Lectura de poemas y minicuentos en la cafetería La Indiana el 5 de abril (Foto: Roberto J. Quiñones)

GUANTÁNAMO, Cuba.- En un recorrido que realizamos los días 5 y 6 de abril por los principales puntos de venta de la Feria del libro en Guantánamo, constatamos la ausencia de varios títulos que fueron los más buscados por los lectores en la Feria de La Habana. En comparación con otros años, en los que había que hacer largas colas para poder entrar, resalta la escasa afluencia de público al Pabellón Guantánamo y a la librería Asdrúbal López, la principal de la ciudad.

Apreciamos que se reiteran las reediciones de libros de contenido histórico y político, los diccionarios escolares, libros de cocina y los destinados a los niños, que esta vez, además de ofertarse en los puntos habituales, también se podrán adquirir en la nueva librería “El cochero azul”, ubicada en la ludoteca infantil.

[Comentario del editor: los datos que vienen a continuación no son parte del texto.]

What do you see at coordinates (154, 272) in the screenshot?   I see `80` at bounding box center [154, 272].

También destaca la escasa oferta de textos de ficción, algo que varios intelectuales de prestigio han señalado como un problema a resolver en futuras ediciones del evento, como ya señaló el escritor mexicano Paco Ignacio Taibo durante la realización de la feria en la capital.

La entrada a la principal librería de la ciudad era fácil el 6 de abril por la mañana. En años anteriores las colas eran enormes (Foto: Roberto J. Quiñones)

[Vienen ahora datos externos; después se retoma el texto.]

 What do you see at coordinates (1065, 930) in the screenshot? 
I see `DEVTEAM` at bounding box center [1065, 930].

La prensa no ha anunciado —ni así se colige de la lectura del programa de actividades publicado— si se pondrán a la venta los libros de ficción El crimen del Estrella del mar, de Joseph O Connor, El Papa Verde, de Miguel Ángel Asturias, y Los hijos de la primavera, de Wallace Thurman, entre otros. Aunque todos los años los dirigentes del Instituto Cubano del Libro anuncian altas cifras de títulos a la venta lo cierto es que los más buscados llegan a la provincia en muy pequeñas cantidades, o nunca llegan durante el evento, y sólo cinco o seis meses después se reciben en las librerías. El mayor volumen de libros a la venta corresponde a textos de política y a la exaltación de figuras muy vinculadas al castrismo, los cuales no gozan de aceptación popular.

En el programa de actividades se advierte la ausencia de escritores significativos, algo que ha sido una constante en las últimas ediciones de la feria acá. Esta vez los más importantes de los invitados son el crítico literario Fernando Rodríguez Sosa y el investigador Elier Ramírez.

Este punto de venta no guarda ninguna relación con la Feria del Libro (Foto: Roberto J. Quiñones)

La mayoría de las actividades están constreñidas a presentaciones de libros. De entre las anunciadas, las que parecen más significativas son las de los libros De la confrontación a los intereses de la normalización. La política de los Estados Unidos hacia Cuba, de Elier Ramírez y Esteban Morales, que hará el primero, y Mambisas del Alto Oriente cubano, del historiador local José Sánchez Guerra, pero nada se dice sobre la venta de títulos de pensamiento como Cuba: ¿fin de la historia?, de Ernesto Limia, Rehabilitación de la memoria histórica: Lunes de revolución en el campo intelectual cubano, de Gretehel Domenech Hernández, El imperio de la vigilancia, de Ignacio Ramonet y Paraíso perdido, de Frei Betto, los que todavía no han estado a la venta.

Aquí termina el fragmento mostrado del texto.